The Data Platform Data Platform

Why it's hard to talk about new things and why sometimes we sound a little silly when we try.

Jan 30, 2022

Defrag, the world’s first, only, and best “Data Platform Data Platform”, today announced that it received $42 million in Series A financing in a round led by _tbd Ventures.

At first I didn’t get it. (I Googled “Defrag Series A”!) At first you might not get it. But at some point in your read of the article you will realize it: Stephen Bailey is fucking with you. It took me a while to realize it partially because the whole idea is just so inconceivable—the modern data stack is now big enough that it has people writing sophisticated, lengthy satirical posts?!

“Look, we don’t want to build column-level lineage. We don’t want to build incident management. We don’t want to build a sleek explore experience. We want other people to build that, to build great tools, to make their share of all this data cash,” Tate says. “We want to see metadata put to good use, while also preventing the industry from coming to a halt when dbt Labs upgrades their product to version 2.0, or introduces a new type of node, or modifies their artifacts schema. Defrag can simplify and harden this ecosystem.”

If you’re not deep into this world, this is probably not that funny and you can just move on.
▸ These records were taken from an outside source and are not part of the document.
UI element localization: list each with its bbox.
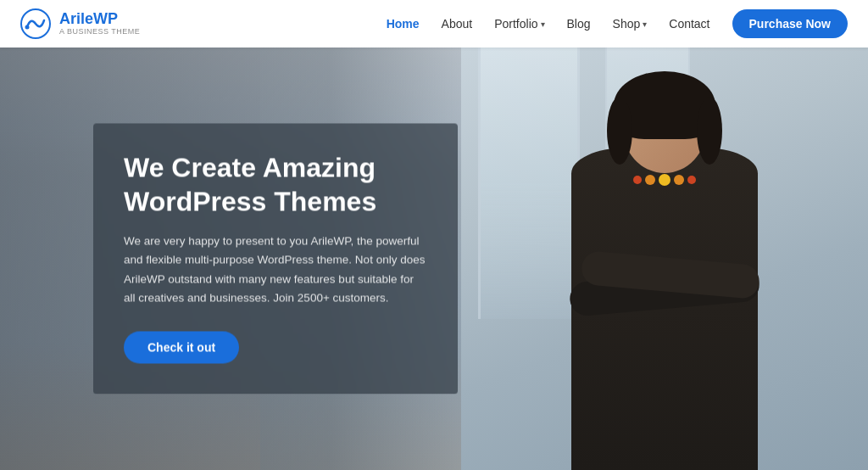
nav-item-shop[interactable]: Shop ▾: [604, 12, 656, 36]
hero-title: We Create Amazing WordPress Themes: [124, 150, 427, 218]
svg-point-1: [25, 25, 30, 30]
portfolio-dropdown-arrow: ▾: [541, 20, 545, 29]
logo[interactable]: ArileWP A Business Theme: [20, 8, 140, 39]
nav-item-about[interactable]: About: [433, 12, 481, 36]
head: [622, 80, 707, 173]
hero-description: We are very happy to present to you Aril…: [124, 232, 427, 307]
nav-item-contact[interactable]: Contact: [660, 12, 718, 36]
check-it-out-button[interactable]: Check it out: [124, 332, 239, 364]
logo-title: ArileWP: [59, 11, 140, 28]
nav-item-portfolio[interactable]: Portfolio ▾: [486, 12, 553, 36]
site-header: ArileWP A Business Theme Home About Port…: [0, 0, 868, 48]
necklace: [633, 174, 696, 186]
nav-item-blog[interactable]: Blog: [559, 12, 599, 36]
logo-text: ArileWP A Business Theme: [59, 11, 140, 36]
logo-icon: [20, 8, 51, 39]
hero-section: We Create Amazing WordPress Themes We ar…: [0, 48, 868, 470]
nav-item-home[interactable]: Home: [378, 12, 428, 36]
hero-image-area: [461, 48, 868, 470]
hair-side-right: [697, 97, 722, 165]
hero-card: We Create Amazing WordPress Themes We ar…: [93, 123, 458, 394]
purchase-now-button[interactable]: Purchase Now: [732, 9, 848, 38]
hair-side-left: [607, 97, 632, 165]
shop-dropdown-arrow: ▾: [643, 20, 647, 29]
logo-subtitle: A Business Theme: [59, 28, 140, 36]
main-nav: Home About Portfolio ▾ Blog Shop ▾ Conta…: [378, 9, 848, 38]
person-silhouette: [546, 80, 783, 470]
But I just about died.

The thing is, though—it’s not just funny. The post does what all good satire does and helps us see ourselves more clearly. But let me return to that in a second.

Before I get there: this is the other post over the past week that just left me stunned. In it, David Jayatillake goes through every major category in the modern data stack and proposes exactly how tools in that category should integrate with dbt, which he terms “the interoperability layer.” He even goes so far as to spell out very specifically what he believes dbt should not do in each category. For example:

dbt should not move data

🙌

I don’t want to comment on any of the specific suggestions that David makes (there are one or two that I disagree with!), but I will say that I think he is extremely aligned with how we’d like dbt to fit into the overall ecosystem at a philosophical level. We (dbt Labs) don’t want to build data ingestion, or Airflow-style orchestration, and certainly not a BI tool.

Tristan Handy @jthandy

@frasergeorgew also when @drewbanin and I started the company our one pact with each other was "we will never build a BI tool." so...there's that.

We want to connect all of these things together. We’re interested in flows, connections, maps. It’s not that it doesn’t sound like fun to build other stuff—it does! But dbt has become this weird in-between layer that everyone expects to interoperate with everything. From David:

I now expect data vendors to integrate with dbt as a matter of course. With dbt, at this time, we have a chance to have a shared data interoperability layer that enables a vast amount of data vendors to enter the market; the foundations of a data OS.

Seeing folks think like this makes me excited! It also means that building products in adjacent layers is a dubious prospect for us (dbt Labs) as this would threaten dbt’s status as neutral interoperability layer. I wrote about this in the same thread as above:

Tristan Handy @jthandy

@frasergeorgew I think *a lot* about ecosystem construction. How do we make partners out of as many companies as possible? What is the smallest number of things that we can do that create the most change for practitioners?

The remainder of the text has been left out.